Chapitre VIII
Mes yeux n’ont pas réussi à se fermer de la nuit. La pluie a frappé fort tout du long, rythmant mes hantises et mes pensées. Je suis restée loin du feu, loin d’elle, de cette « Laetitia » ci. Elle a mis un moment avant de s’endormir, sûrement car elle souhaitait encore ma présence comme ours en peluche. Je pense que je me serais tuée sur place.
Je l’ai réveillé à l’aube. Il pleuvinait encore, mais les rayons de soleil réussissaient à s’infiltrer parmi les nuages. Ils ne resteraient pas longtemps, et tant mieux.

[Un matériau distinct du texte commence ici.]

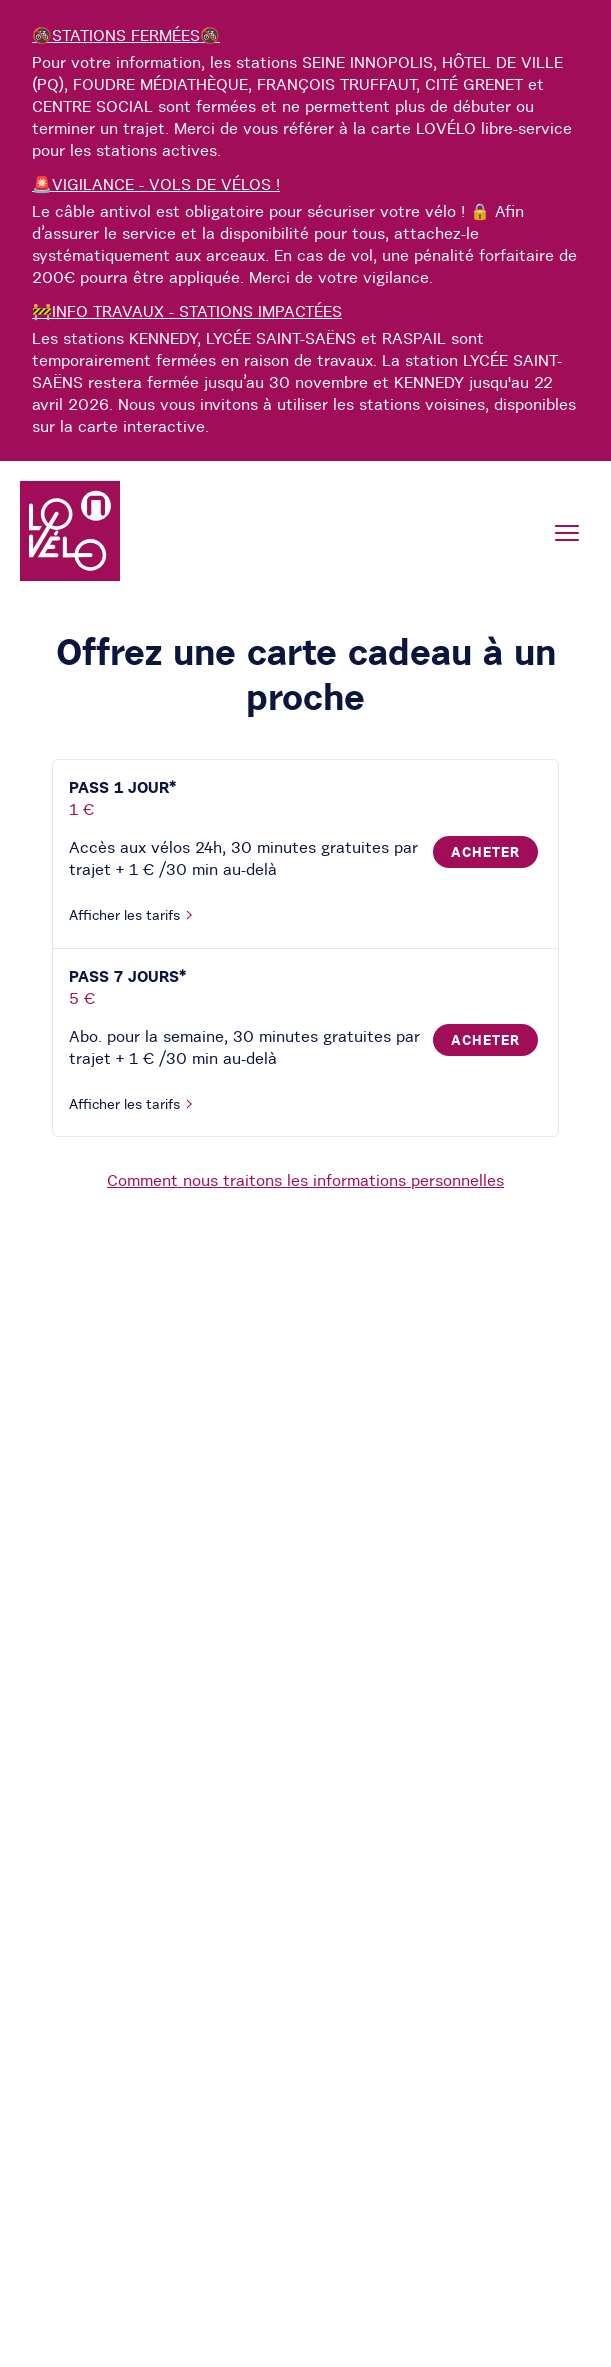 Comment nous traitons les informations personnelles (305, 1180)
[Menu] (567, 533)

Le vent était déchirant, capable de croquer la chair et les os. On s’est couvertes jusqu’au cou. Je lui ai confié un pistolet pour couvrir nos arrières, mais la vérité, j’aurai préféré ne pas le faire…
Je grimpe une butte trempée pour observer l’horizon : brumeux et humide. Impossible de savoir ce qu’il y avait devant. Il n’y avait que des formes indistinctes, qui pouvaient faire penser à tout et n’importe quoi.

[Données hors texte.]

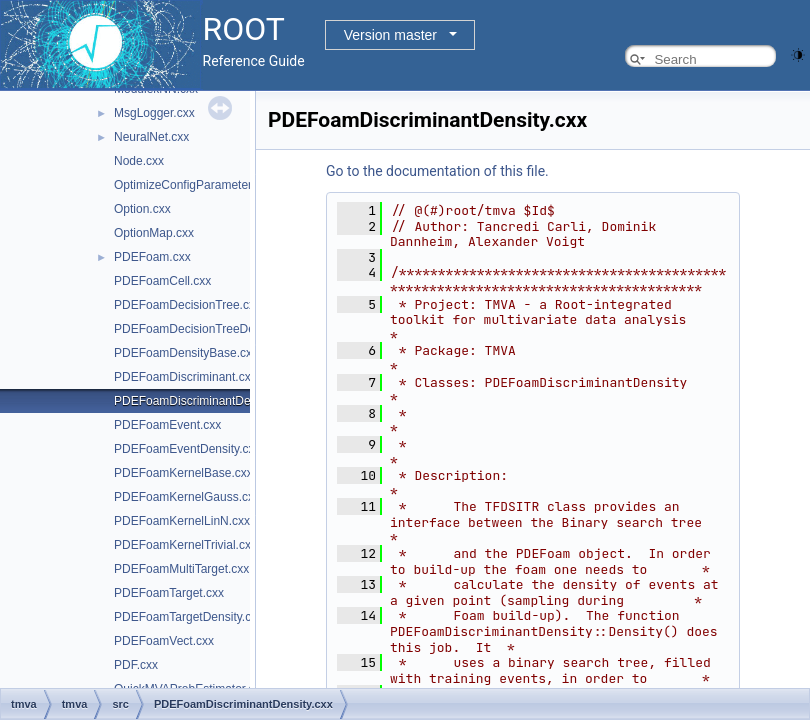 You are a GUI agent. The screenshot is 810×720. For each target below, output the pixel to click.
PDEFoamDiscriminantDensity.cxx (205, 401)
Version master (390, 35)
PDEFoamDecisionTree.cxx (187, 305)
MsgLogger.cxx (154, 113)
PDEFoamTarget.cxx (169, 593)
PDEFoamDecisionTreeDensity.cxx (207, 329)
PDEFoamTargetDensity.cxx (188, 617)
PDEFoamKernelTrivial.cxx (185, 545)
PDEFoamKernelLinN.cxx (182, 521)
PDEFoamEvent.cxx (167, 425)
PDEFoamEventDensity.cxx (187, 449)
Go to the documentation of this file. (437, 171)
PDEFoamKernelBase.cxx (183, 473)
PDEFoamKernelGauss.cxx (187, 497)
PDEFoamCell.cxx (162, 281)
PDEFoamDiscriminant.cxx (185, 377)
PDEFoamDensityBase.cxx (186, 353)
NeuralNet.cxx (151, 137)
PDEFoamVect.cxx (164, 641)
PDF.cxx (136, 665)
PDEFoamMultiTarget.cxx (181, 569)
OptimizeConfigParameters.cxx (196, 185)
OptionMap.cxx (154, 233)
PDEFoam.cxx (152, 257)
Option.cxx (142, 209)
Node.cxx (139, 161) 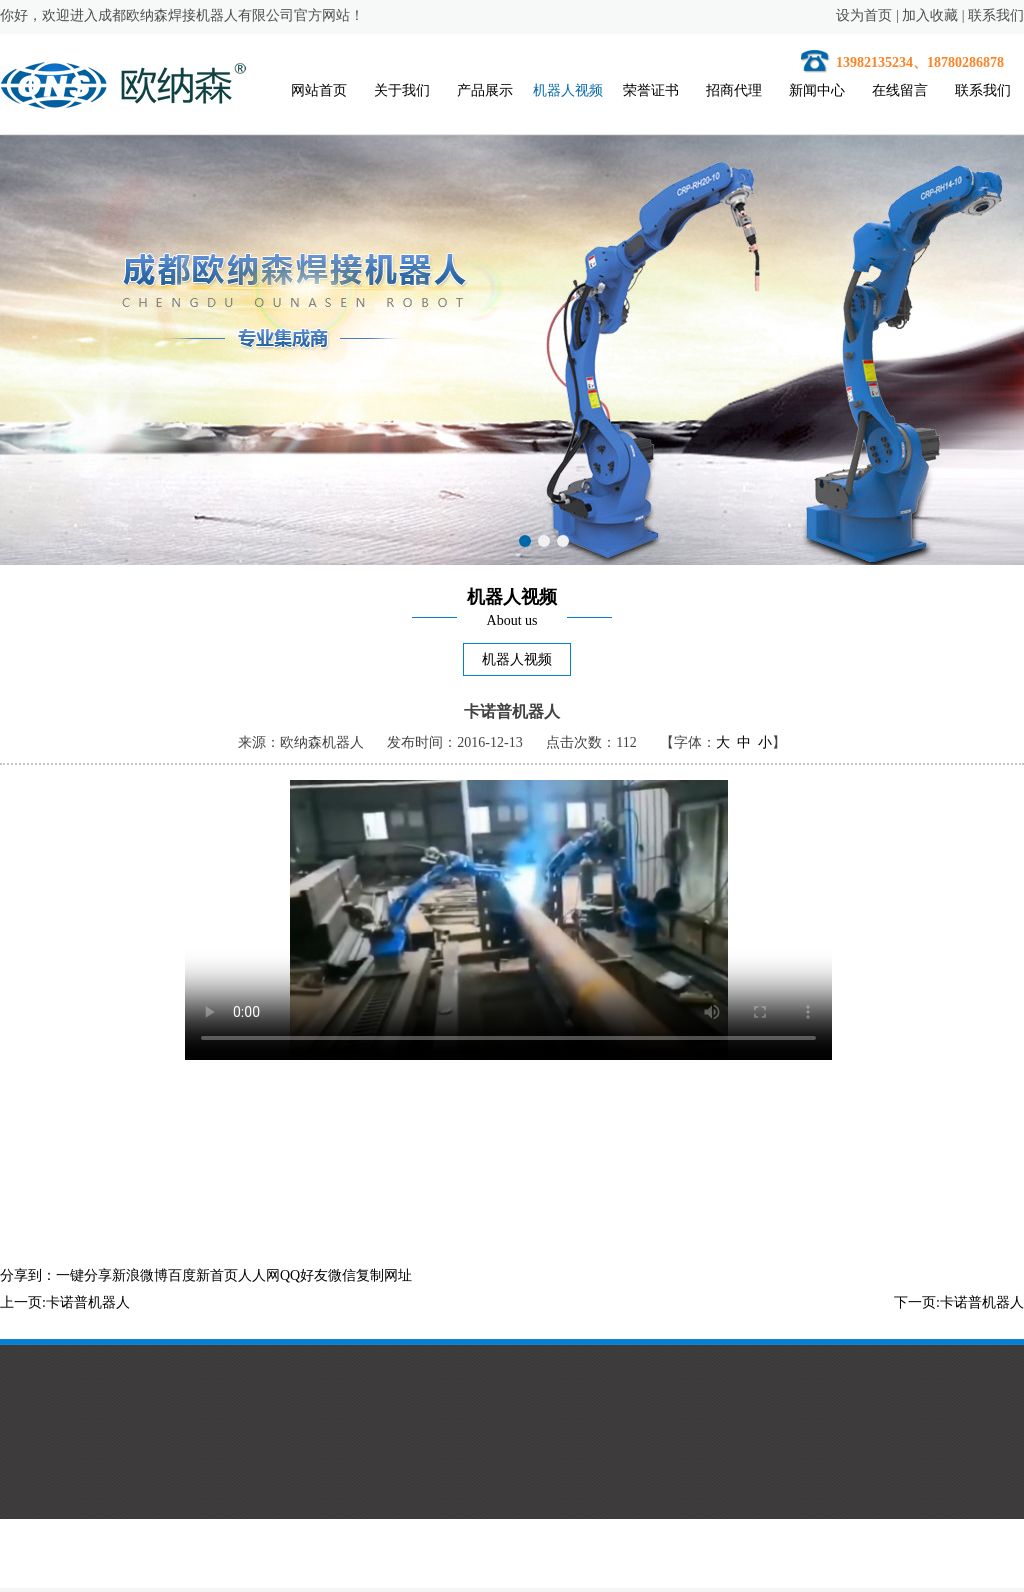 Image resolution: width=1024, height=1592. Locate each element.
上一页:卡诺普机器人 (65, 1302)
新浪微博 (140, 1275)
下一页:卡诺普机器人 (959, 1302)
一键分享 (84, 1275)
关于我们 (402, 90)
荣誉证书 (651, 90)
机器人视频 (568, 90)
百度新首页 (203, 1275)
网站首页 (319, 90)
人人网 (259, 1275)
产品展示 (485, 90)
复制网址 (384, 1275)
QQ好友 (304, 1275)
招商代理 (734, 90)
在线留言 (900, 90)
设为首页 (864, 15)
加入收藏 (930, 15)
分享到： (28, 1275)
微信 (342, 1275)
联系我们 (996, 15)
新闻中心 (817, 90)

— De souvenir, il y a un village plus loin, m’informe Laetitia dans un bruissement.
— Tu connais le coin ?
— J’habite plus à l’ouest, alors… oui. J’ai dû passer à côté pour venir. C’est un chemin retour pour moi.
— ça n’a aucun intérêt, de rebrousser chemin. Allez.
Je descends la butte, me concentre sur les chuchotis lugubres de la nature. Le frottement de l’herbe et des fourrures ; la lutte des branches d’arbres entre elles ; le faible chant d’un rouge-gorge, rend le silence pesant. Je me conforte dans cette atmosphère sans histoire apparente.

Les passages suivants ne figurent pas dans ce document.